He said no.  I had a perfectly, healthy vagina.

And after experiencing a brief moment of pride relief,  he... he... he asked me do something with him that I've never had the nerve, or desire, to do with my husband. . . 

...he asked me to...

JOIN HIM IN LOOKING AT MY VAGINA IN THE MIRROR.

(taking a breath...)

Okay, I admit, there have been a few times in my life when I sneaked a peek at the ol' lady garden...but it was usually after a bath and always in private.  When I was young I looked because I was curious what all the commotion was about.  Later, when I knew and no longer cared, I only looked for practical reasons.  Of course, there was that horrifying beautiful and magical time when the doctor put up the mirror just before my son was born (what is it with OB's and these damn mirrors?).   I vowed then and there (after I stopped screaming) never to look at my womanhood close up - EVER AGAIN.  (I mean, the guys can look, they like that sort of thing.  Me, I'd just as soon take a pass.)

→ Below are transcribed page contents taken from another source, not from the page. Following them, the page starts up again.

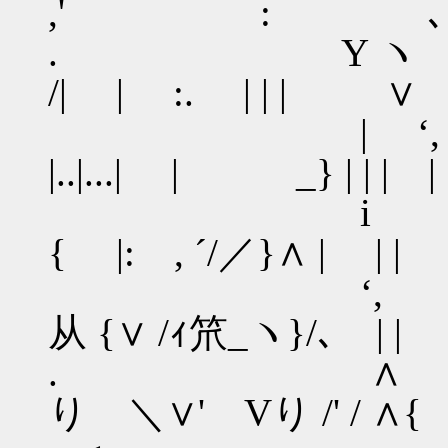
,' : ､ 
. Y ヽ 
/| | :. | | | ∨
| ‘, ..＿
|..|...| | _} | | | |
i ∨ ￣￣.| 
{ |: , ´/／}∧ | | |
‘, ∨ .|
从 {∨ /ｨ笊_ヽ}/､ | |
. ∧ .‘, 
り ＼∨' Vり /' / ∧{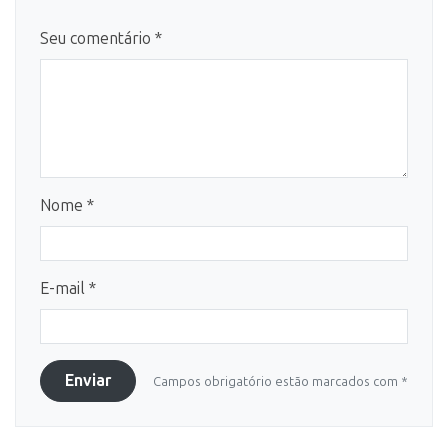
Seu comentário *
Nome *
E-mail *
Enviar
Campos obrigatório estão marcados com *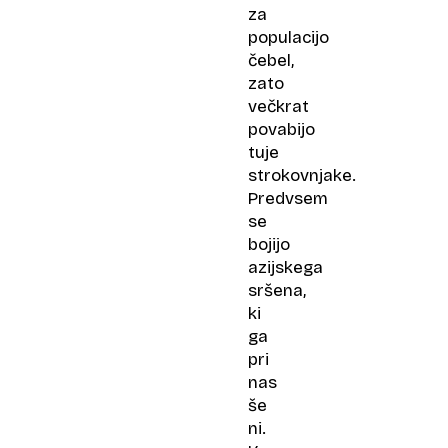
za
populacijo
čebel,
zato
večkrat
povabijo
tuje
strokovnjake.
Predvsem
se
bojijo
azijskega
sršena,
ki
ga
pri
nas
še
ni.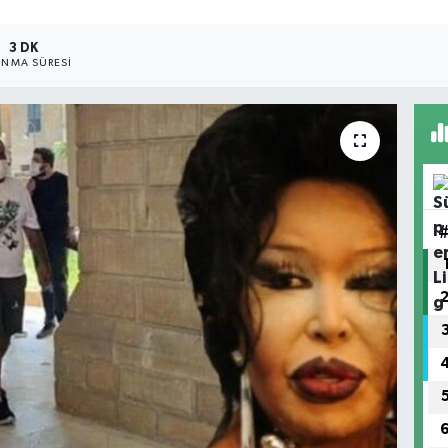
3 DK
NMA SÜRESI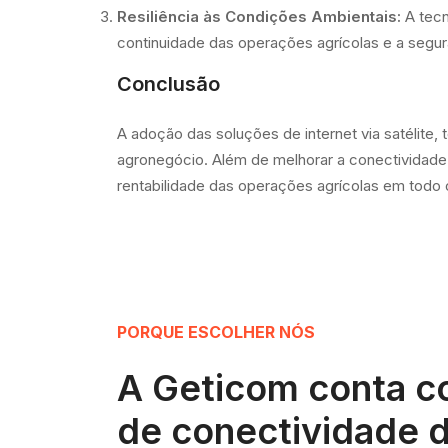
Resiliência às Condições Ambientais:
A tecn
continuidade das operações agrícolas e a segur
Conclusão
A adoção das soluções de internet via satélite, 
agronegócio. Além de melhorar a conectividade e
rentabilidade das operações agrícolas em todo
PORQUE ESCOLHER NÓS
A Geticom conta c
de conectividade d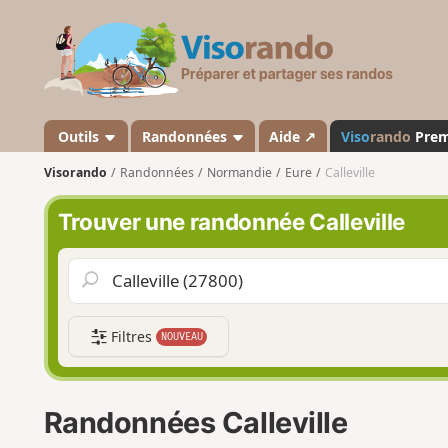
V
i
s
o
r
a
Outils
Randonnées
Aide ↗
Viso
rando
Pre
n
Visorando
Randonnées
Normandie
Eure
Calleville
d
o
Trouver une randonnée Calleville
Filtres
NOUVEAU
Randonnées Calleville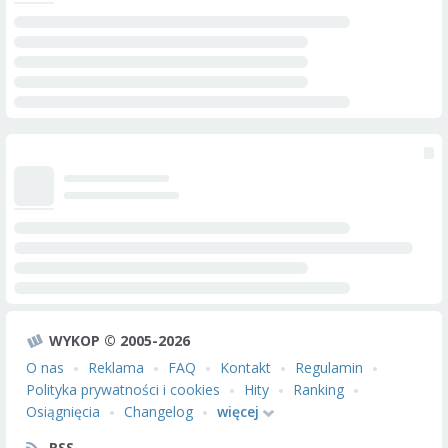
WYKOP © 2005-2026
O nas
Reklama
FAQ
Kontakt
Regulamin
Polityka prywatności i cookies
Hity
Ranking
Osiągnięcia
Changelog
więcej
RSS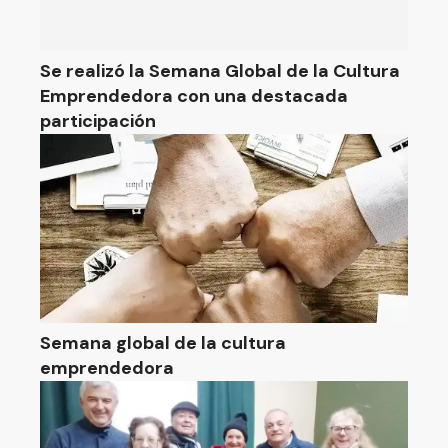
Se realizó la Semana Global de la Cultura
Emprendedora con una destacada
participación
Semana global de la cultura
emprendedora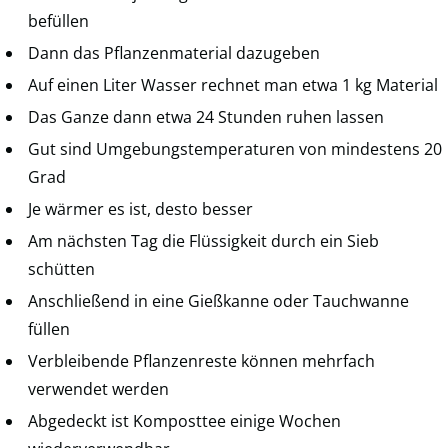
befüllen
Dann das Pflanzenmaterial dazugeben
Auf einen Liter Wasser rechnet man etwa 1 kg Material
Das Ganze dann etwa 24 Stunden ruhen lassen
Gut sind Umgebungstemperaturen von mindestens 20
Grad
Je wärmer es ist, desto besser
Am nächsten Tag die Flüssigkeit durch ein Sieb
schütten
Anschließend in eine Gießkanne oder Tauchwanne
füllen
Verbleibende Pflanzenreste können mehrfach
verwendet werden
Abgedeckt ist Komposttee einige Wochen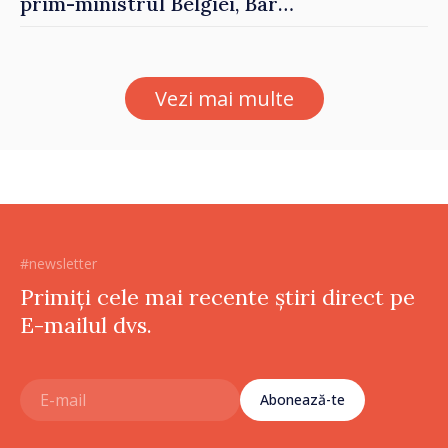
prim-ministrul Belgiei, Bart
De Wever, au discutat
despre parcursul european
al Republicii Moldova.
Vezi mai multe
#newsletter
Primiți cele mai recente știri direct pe
E-mailul dvs.
Abonează-te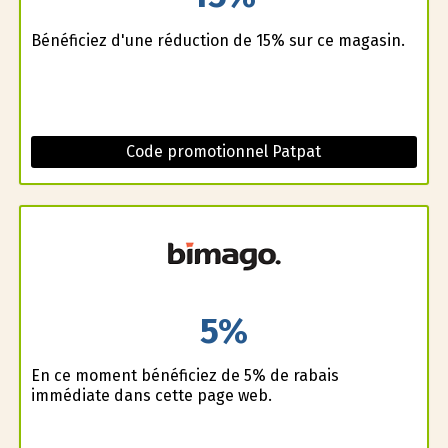
Bénéficiez d'une réduction de 15% sur ce magasin.
Code promotionnel Patpat
5%
En ce moment bénéficiez de 5% de rabais
immédiate dans cette page web.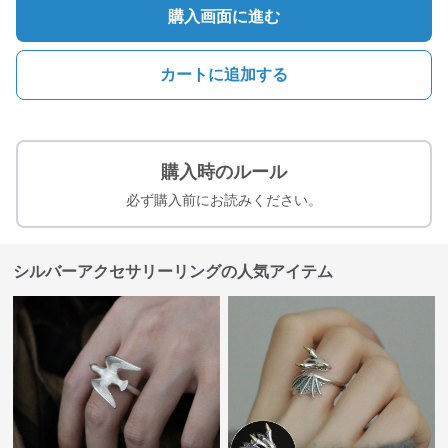
購入画面に進む
カートに追加する
購入時のルール
必ず購入前にお読みください。
シルバーアクセサリーリングの人気アイテム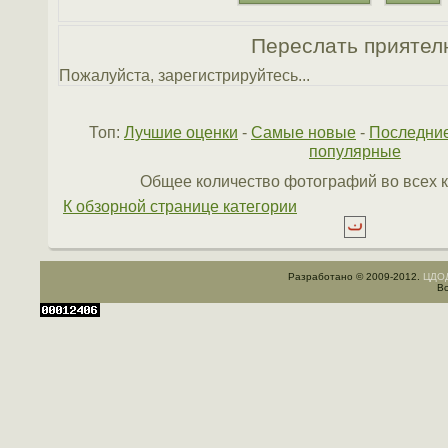
Переслать приятел
Пожалуйста, зарегистрируйтесь...
Топ:
Лучшие оценки
-
Самые новые
-
Последни
популярные
Общее количество фотографий во всех к
К обзорной странице категории
Разработано © 2009-2012.
ЦДОД
Вс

But here I was...different mirror...same man... same vagina.  And if it wasn't embarrassing enough watching him poke around my nether region, I was soon to become full-blown humiliated as I listened to him talk and watched his finger in the mirror... in horror... as it slowly, casually passed over, time and time again...

... an inch-long piece of toilet paper glued to my inner sanctum.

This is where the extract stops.